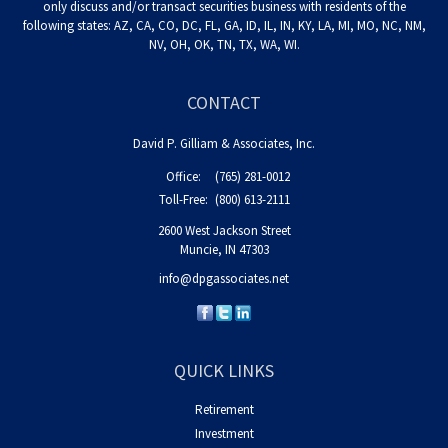
only discuss and/or transact securities business with residents of the
following states: AZ, CA, CO, DC, FL, GA, ID, IL, IN, KY, LA, MI, MO, NC, NM,
NV, OH, OK, TN, TX, WA, WI.
CONTACT
David P. Gilliam & Associates, Inc.
Office:
(765) 281-0012
Toll-Free:
(800) 613-2111
2600 West Jackson Street
Muncie,
IN
47303
info@dpgassociates.net
QUICK LINKS
Retirement
Investment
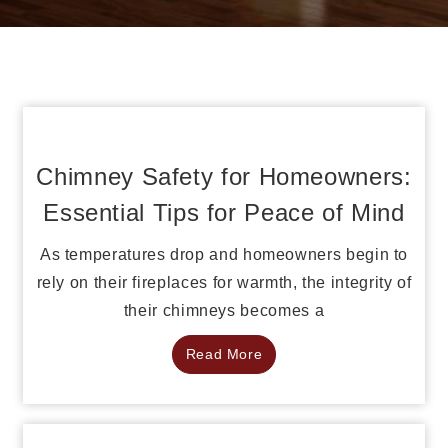
Chimney Safety for Homeowners:
Essential Tips for Peace of Mind
As temperatures drop and homeowners begin to
rely on their fireplaces for warmth, the integrity of
their chimneys becomes a
Read More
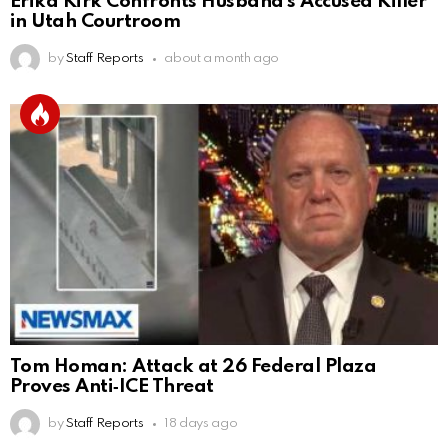
Erika Kirk Confronts Husband’s Accused Killer
in Utah Courtroom
by
Staff Reports
about a month ago
Tom Homan: Attack at 26 Federal Plaza
Proves Anti‑ICE Threat
by
Staff Reports
18 days ago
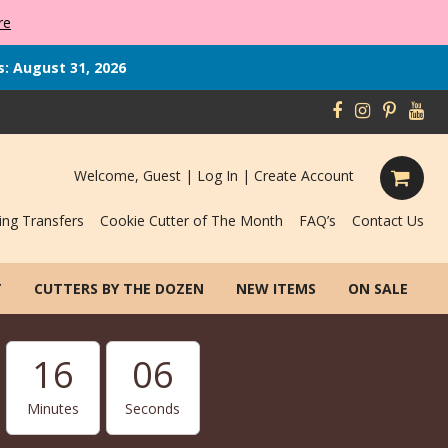
re
s: August 31, 2026
Welcome, Guest |
Log In
|
Create Account
ing Transfers
Cookie Cutter of The Month
FAQ’s
Contact Us
T
CUTTERS BY THE DOZEN
NEW ITEMS
ON SALE
16
06
Minutes
Seconds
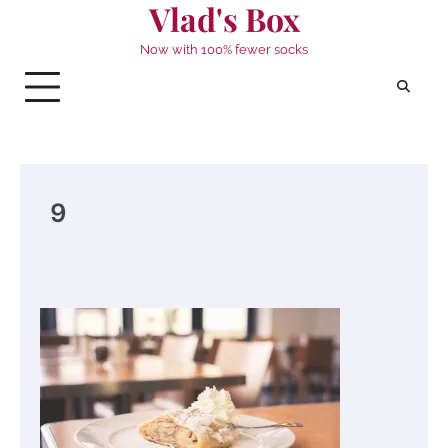
Vlad's Box
Skip
to
Now with 100% fewer socks
content
9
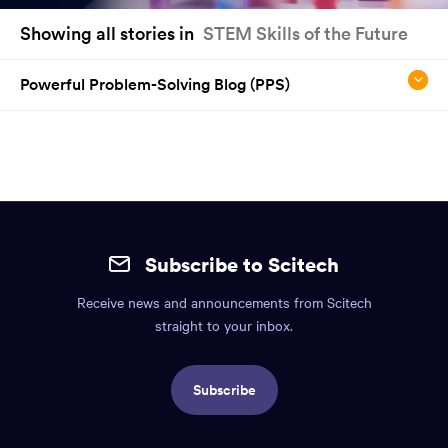
You
Showing all stories in
STEM Skills of the Future
have
reached
Powerful Problem-Solving Blog (PPS)
the
main
content
region
of
the
Site
page.
mobile
Subscribe to Scitech
footer.
Receive news and announcements from Scitech
Includes:
straight to your inbox.
Find
us
Subscribe
info,
Social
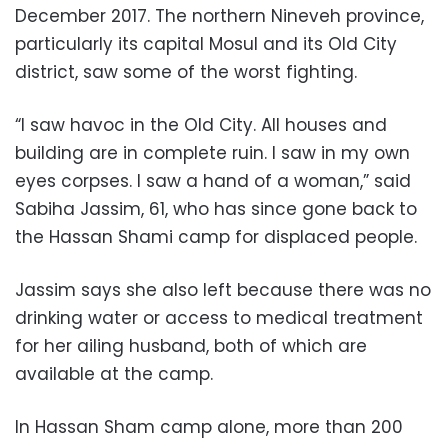
December 2017. The northern Nineveh province,
particularly its capital Mosul and its Old City
district, saw some of the worst fighting.
“I saw havoc in the Old City. All houses and
building are in complete ruin. I saw in my own
eyes corpses. I saw a hand of a woman,” said
Sabiha Jassim, 61, who has since gone back to
the Hassan Shami camp for displaced people.
Jassim says she also left because there was no
drinking water or access to medical treatment
for her ailing husband, both of which are
available at the camp.
In Hassan Sham camp alone, more than 200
—————
TASK TO CARRY OUT:
Above, find the line with "straight to your inbox."; copy it and every line down to the line with "drinking water or access to medical treatment", exactly and both included, but no pictures.

ANSWER FOR THIS EXERCISE:
straight to your inbox.
Find
us
Subscribe
info,
Social
December 2017. The northern Nineveh province,
particularly its capital Mosul and its Old City
district, saw some of the worst fighting.
“I saw havoc in the Old City. All houses and
building are in complete ruin. I saw in my own
eyes corpses. I saw a hand of a woman,” said
Sabiha Jassim, 61, who has since gone back to
the Hassan Shami camp for displaced people.
Jassim says she also left because there was no
drinking water or access to medical treatment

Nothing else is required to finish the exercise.